Tra le recenti problematiche relative al diritto d'autore, spunta quella sui certificati di autenticità. ArtEconomy24 si era già occupata di questo argomento con una intervista a Amy Adler, insegnante di Art Law presso la New York University School of Law. Per fa capire quanto i certificati siano importanti oggi, l'avvocato svizzero Mark Reutter, intervenuto alla giornata studi sul diritto d'autore, prende come esempio le opere di Long, mentre la Adler usa Dan Flavin. Nel dicembre 1992, la galleria americana Pace Gallery, che rappresentava Flavin prima del passaggio a Zwirner, ha venduto la “scultura” Untitled, consegnata dallo stesso Flavin sei mesi prima, a Karen Susman per 25.000$ con tanto di certificato di autenticità rilasciato dall'artista con cui riconosceva la paternità dell'opera. Alla morte della Susman, il marito ha deciso di rivendere l'opera, ma non riuscendo a trovare il certificato di autenticità ha chiesto alla Dan Flavin Estate il rilascio di una copia. La Fondazione si è però opposta al rilascio di un nuovo certificato sostenendo che il documento attestante la paternità dell'opera fosse esso stesso l'opera d'arte. Quel “no” ha fatto immediatamente scattare la causa civile contro la Dan Flavin Estate, ma la controversia si è risolta di fatto con un accordo stragiudiziale tra le parti in favore della Fondazione. Flavin non è il solo per cui il certificato vale l'opera, anche per Cattelan, Sol Lewitt, Gonzalez-Torres, Urs Fischer e Sandback. L'opera sprovvista di certificato non ha mercato, il documento che comprova l'autenticità del pezzo è sempre di più un ‘market device'.

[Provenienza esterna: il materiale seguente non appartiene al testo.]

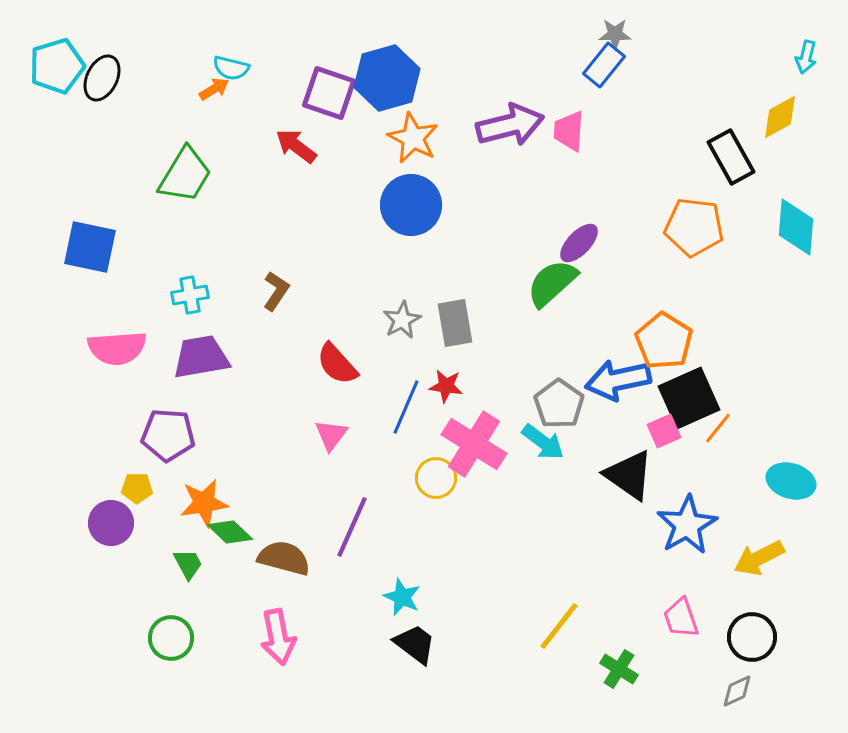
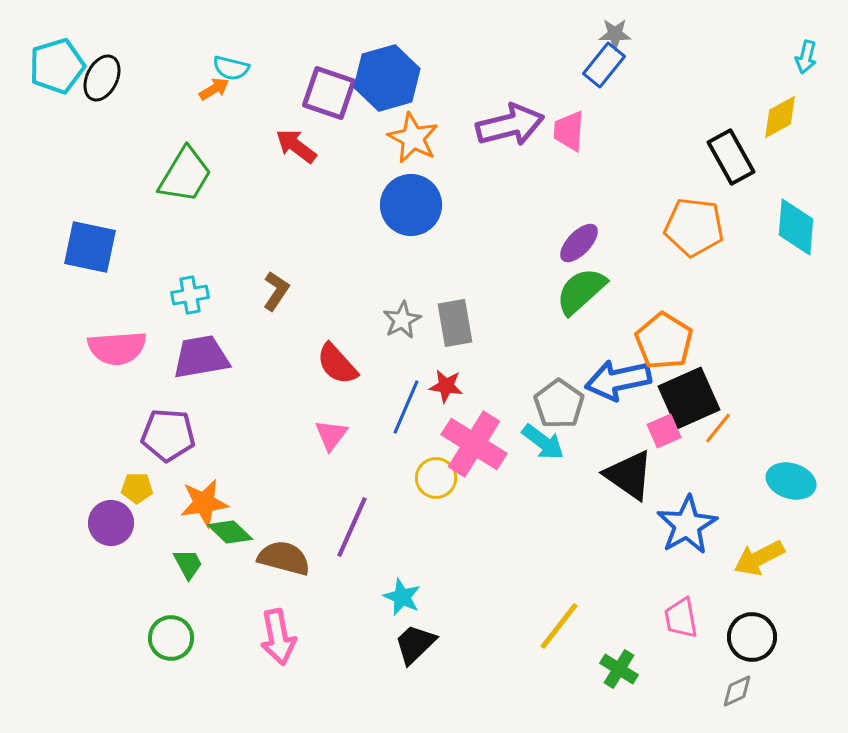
green semicircle at (552, 283): moved 29 px right, 8 px down
pink trapezoid at (681, 618): rotated 9 degrees clockwise
black trapezoid at (415, 644): rotated 81 degrees counterclockwise
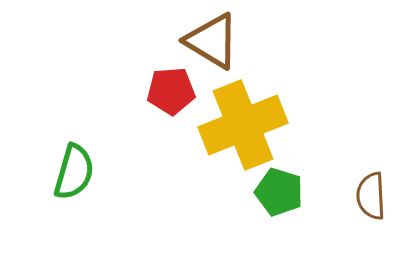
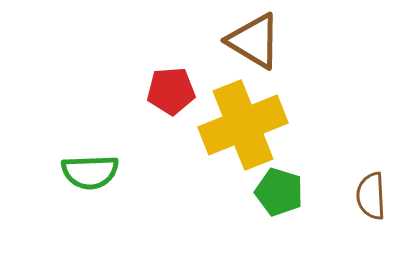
brown triangle: moved 42 px right
green semicircle: moved 16 px right; rotated 72 degrees clockwise
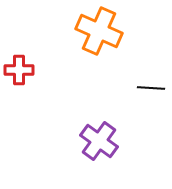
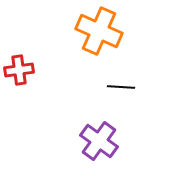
red cross: rotated 8 degrees counterclockwise
black line: moved 30 px left, 1 px up
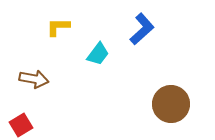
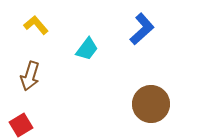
yellow L-shape: moved 22 px left, 2 px up; rotated 50 degrees clockwise
cyan trapezoid: moved 11 px left, 5 px up
brown arrow: moved 4 px left, 3 px up; rotated 96 degrees clockwise
brown circle: moved 20 px left
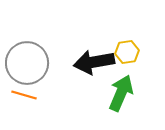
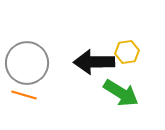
black arrow: rotated 9 degrees clockwise
green arrow: rotated 99 degrees clockwise
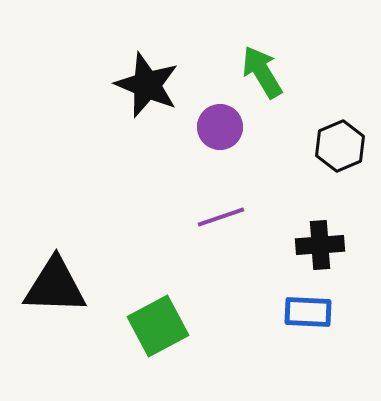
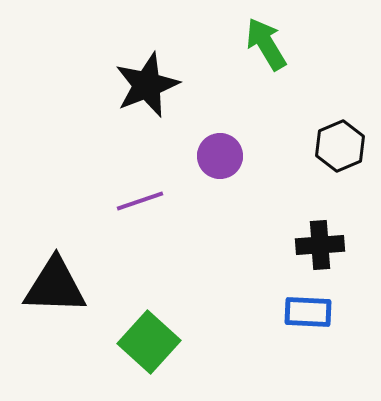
green arrow: moved 4 px right, 28 px up
black star: rotated 28 degrees clockwise
purple circle: moved 29 px down
purple line: moved 81 px left, 16 px up
green square: moved 9 px left, 16 px down; rotated 20 degrees counterclockwise
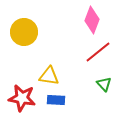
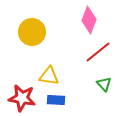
pink diamond: moved 3 px left
yellow circle: moved 8 px right
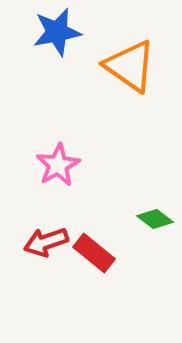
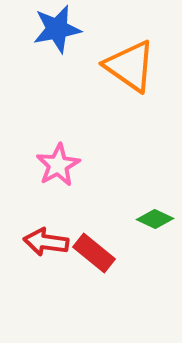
blue star: moved 3 px up
green diamond: rotated 12 degrees counterclockwise
red arrow: rotated 27 degrees clockwise
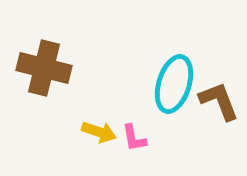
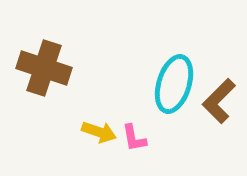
brown cross: rotated 4 degrees clockwise
brown L-shape: rotated 114 degrees counterclockwise
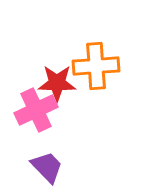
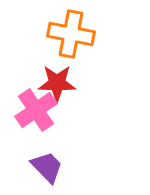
orange cross: moved 25 px left, 32 px up; rotated 15 degrees clockwise
pink cross: rotated 9 degrees counterclockwise
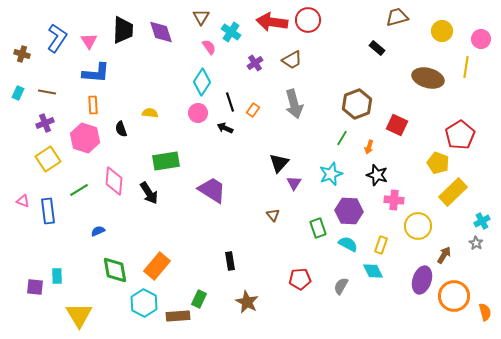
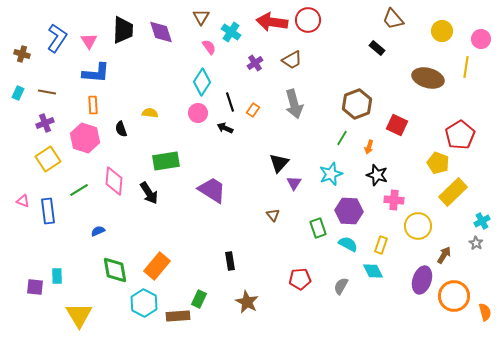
brown trapezoid at (397, 17): moved 4 px left, 2 px down; rotated 115 degrees counterclockwise
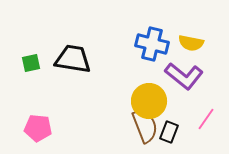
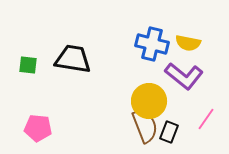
yellow semicircle: moved 3 px left
green square: moved 3 px left, 2 px down; rotated 18 degrees clockwise
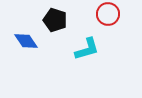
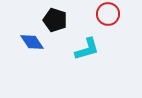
blue diamond: moved 6 px right, 1 px down
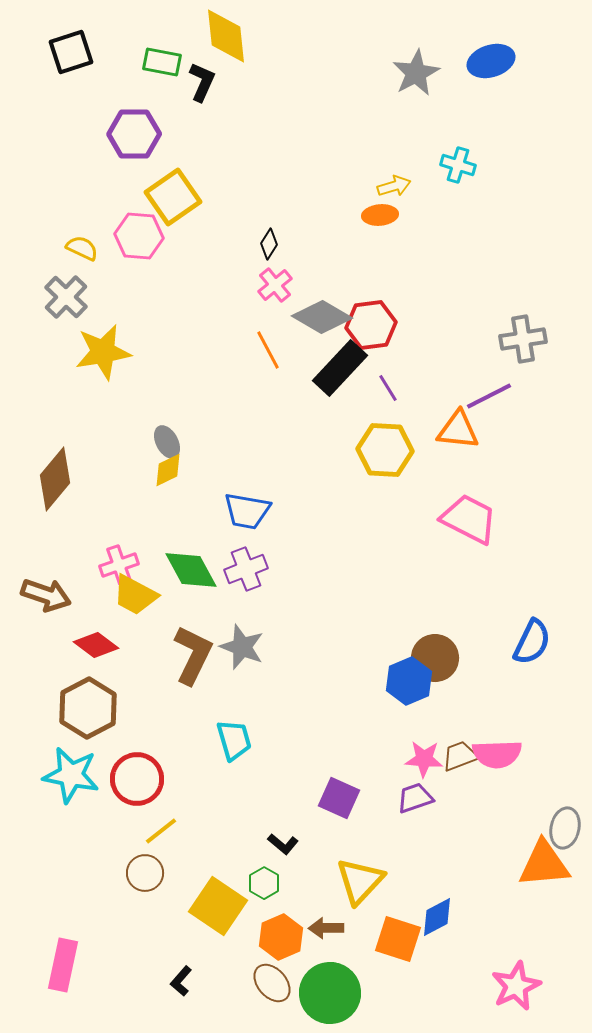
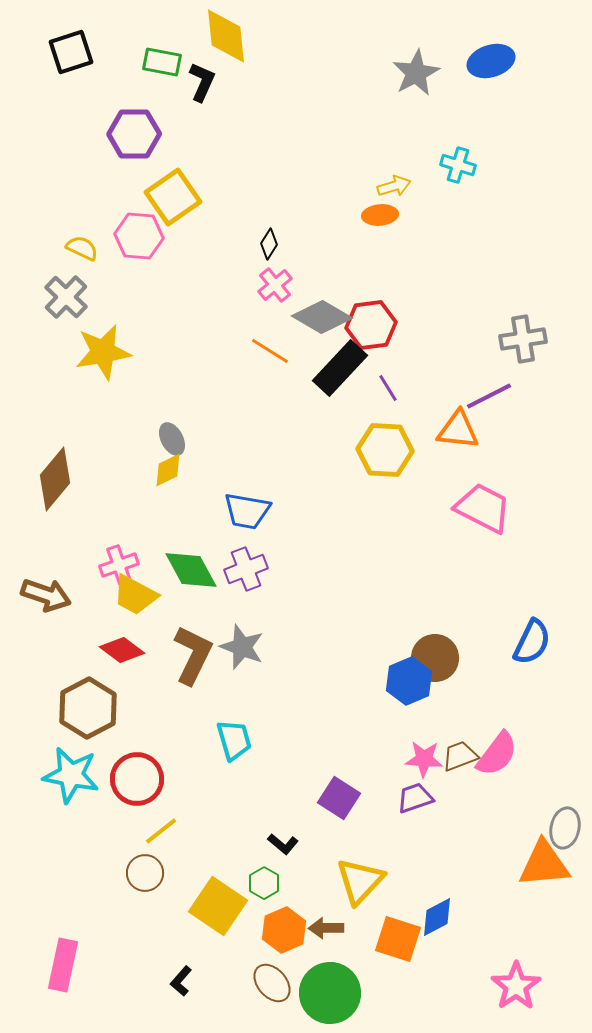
orange line at (268, 350): moved 2 px right, 1 px down; rotated 30 degrees counterclockwise
gray ellipse at (167, 442): moved 5 px right, 3 px up
pink trapezoid at (469, 519): moved 14 px right, 11 px up
red diamond at (96, 645): moved 26 px right, 5 px down
pink semicircle at (497, 754): rotated 51 degrees counterclockwise
purple square at (339, 798): rotated 9 degrees clockwise
orange hexagon at (281, 937): moved 3 px right, 7 px up
pink star at (516, 986): rotated 9 degrees counterclockwise
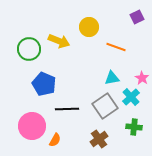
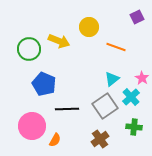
cyan triangle: moved 1 px down; rotated 28 degrees counterclockwise
brown cross: moved 1 px right
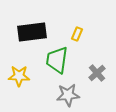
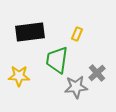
black rectangle: moved 2 px left
gray star: moved 8 px right, 8 px up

Un altro caso-studio interessante è Urs Fishcer. Nel 2020, la Brant Foundation di New York ha sottoscritto un contratto contenente il diritto a tre copie dell'opera in cera «The Rape of the Sabine Women» (ispirata al ratto delle Sabine del Giambologna, Loggia dei Lanzi, Firenze) di Urs Fischer, rappresentato da Gagosian. L'opera (nella forma) era stata già esposta a La Biennale di Venezia. La performance collegata alla statua in cera si realizza con lo scioglimento completo dell'opera e quindi la sua distruzione. Un simile contratto era stato firmato dal Whitney Museum per due copie di Julian Scnhabel in cera sempre di Fischer.